#### Record set ####
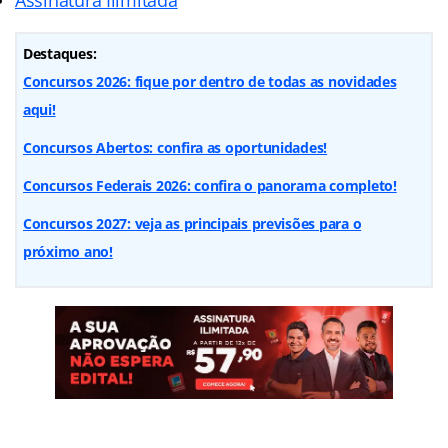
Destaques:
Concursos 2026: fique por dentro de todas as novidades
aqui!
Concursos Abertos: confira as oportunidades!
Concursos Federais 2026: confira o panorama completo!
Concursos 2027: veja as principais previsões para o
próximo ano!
####
In your answer, repeat all the entries exactly, but leave out the pictures.

Destaques:
Concursos 2026: fique por dentro de todas as novidades
aqui!
Concursos Abertos: confira as oportunidades!
Concursos Federais 2026: confira o panorama completo!
Concursos 2027: veja as principais previsões para o
próximo ano!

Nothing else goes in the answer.